DIRECTIONS FOR THIS TASK:
Please set down only the lines that run from the one containing "OTROS SERVICIOS" to the end of the listing below, exactly as written.

____

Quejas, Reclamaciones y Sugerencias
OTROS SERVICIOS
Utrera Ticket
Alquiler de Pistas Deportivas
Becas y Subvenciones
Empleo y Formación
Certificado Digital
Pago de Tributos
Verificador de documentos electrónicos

____

EXPECTED ANSWER:
OTROS SERVICIOS
Utrera Ticket
Alquiler de Pistas Deportivas
Becas y Subvenciones
Empleo y Formación
Certificado Digital
Pago de Tributos
Verificador de documentos electrónicos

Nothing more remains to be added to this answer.